Mama N’Diaye fait partie des femmes de chambre que le sous-traitant STN veut muter dans un autre hôtel, à Marne-la-Vallée. « Ils me disent que je leur fais perdre de l’argent car je ne fais plus que 9 chambres mais c’est le médecin du travail qui m’a dit ça ». C’est la troisième des revendications des femmes de chambre : « arrêt des mutations des salariées partiellement inaptes et des mutations non justifiées de manière générale ».

6 semaines de grève et une détermination intacte

La femme de chambre remarque que la situation s’est détériorée depuis l’arrivée du sous-traitant STN il y a trois ans et analyse la situation de manière simple et lucide : « eux, ils ne connaissent pas notre souffrance, et ils se disent qu’on est des Africains et qu’on ne connaît rien à part l’argent, mais ici on est dans un pays de droits et de loi ».

Ce jour-là, leurs délégués étaient en réunion de négociation. Lorsque des membres de la STN apparaissent, les femmes de chambre les accueillent à coups de « STN voleurs » ou « STN dégage ». Aucun accord n’a pour l’instant été trouvé. « Et toi, qui va payer ton loyer ? » s’interrogent les femmes entre elles et en riant.

Leur inquiétude n’a aucune prise sur leur détermination. « On va jusqu’au bout, même si on doit rester là jusqu’en 2022, on va jusqu’au bout, on est déterminés quoi ». Le rire dans lequel Mama N’Diaye a dit cette phrase ne laisse aucune place au doute. « Si je travaille, si je me bats, c’est pour mes enfants de 12 et 19 ans et ils me soutiennent ».

Les finances et la santé de Mama N’Diaye sont un peu trop fragiles pour se permettre des vacances. Ça fait 6 ans qu’elle n’est pas allée au Sénégal.
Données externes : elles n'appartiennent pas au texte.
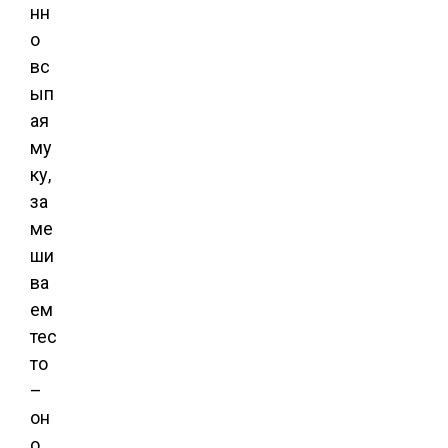
нн
о
вс
ып
ая
му
ку,
за
ме
ши
ва
ем
тес
то
–
он
о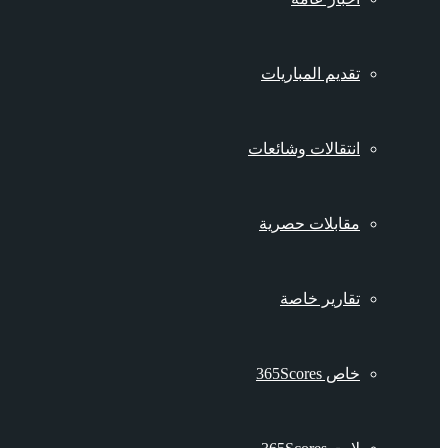
تقديم المباريات
انتقالات وشائعات
مقابلات حصرية
تقارير خاصة
خاص 365Scores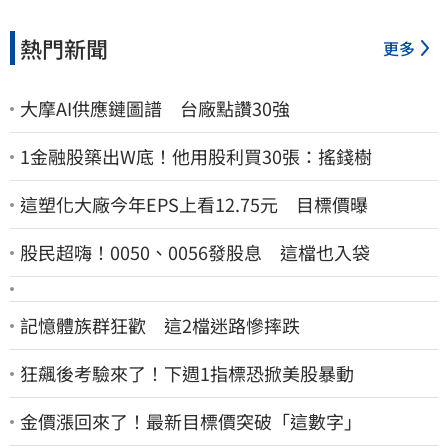
熱門新聞
更多
大摩AI供應鏈圖譜 台廠點讚30強
1金融股築出W底！他用股利買30張：搖錢樹
這塑化大廠今年EPS上看12.75元 目標價曝
股民超嗨！0050、0056發股息 這檔也入袋
記憶體族群狂歡 這2檔迷路慘摔跌
狂飆後考驗來了！下週1指標恐掀美股暴動
金價漲回來了！最新目標價突破「這數字」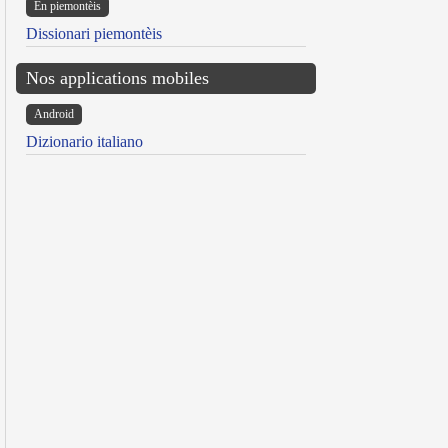
Ën piemontèis
Dissionari piemontèis
Nos applications mobiles
Android
Dizionario italiano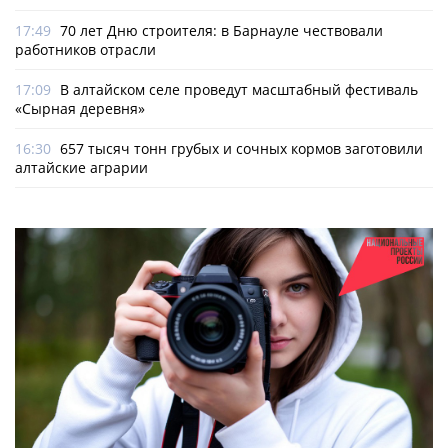
17:49
70 лет Дню строителя: в Барнауле чествовали
работников отрасли
17:09
В алтайском селе проведут масштабный фестиваль
«Сырная деревня»
16:30
657 тысяч тонн грубых и сочных кормов заготовили
алтайские аграрии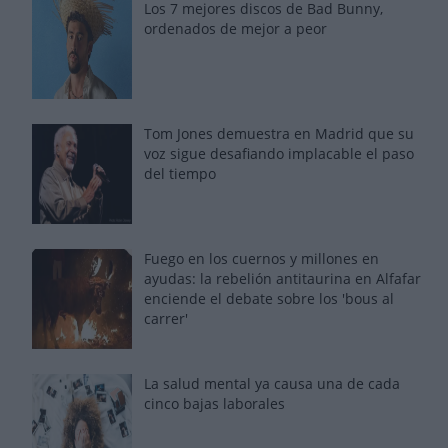
Los 7 mejores discos de Bad Bunny,
ordenados de mejor a peor
Tom Jones demuestra en Madrid que su
voz sigue desafiando implacable el paso
del tiempo
Fuego en los cuernos y millones en
ayudas: la rebelión antitaurina en Alfafar
enciende el debate sobre los 'bous al
carrer'
La salud mental ya causa una de cada
cinco bajas laborales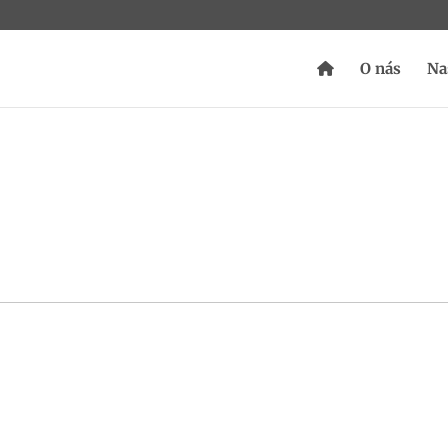
O nás
Na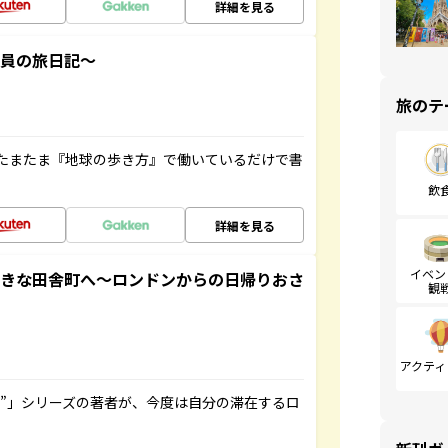
詳細を見る
社員の旅日記～
旅のテ
たまたま『地球の歩き方』で働いているだけで書
飲
詳細を見る
イベン
てきな田舎町へ～ロンドンからの日帰りおさ
観
アクティ
ト”」シリーズの著者が、今度は自分の滞在するロ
Elle et son mari travaillent pourtant et lui aussi la soutient, « il fait à manger quand je rentre et que je suis trop fatiguée. Ce travail, ça rend KO ».

Les femmes de chambre de l’Ibis Batignolles entrent dans leur sixième semaine de grève, sans que rien ne semble les déstabiliser, pas même la devanture grise du Pôle Emploi situé juste en face de l’entrée de l’hôtel. « Il y a des gens qui sont en haut, qui ne nous aiment pas et qui disent qu’on ne va pas gagner mais rien ne peut nous arrêter ». 

Sur le sol, devant l’hôtel, des milliers de petits confettis rectangulaires « faits maison ». Les grévistes ont patiemment découpé des dizaines de magazines aux ciseaux. Une autre idée, s’il en fallait une, de leur détermination.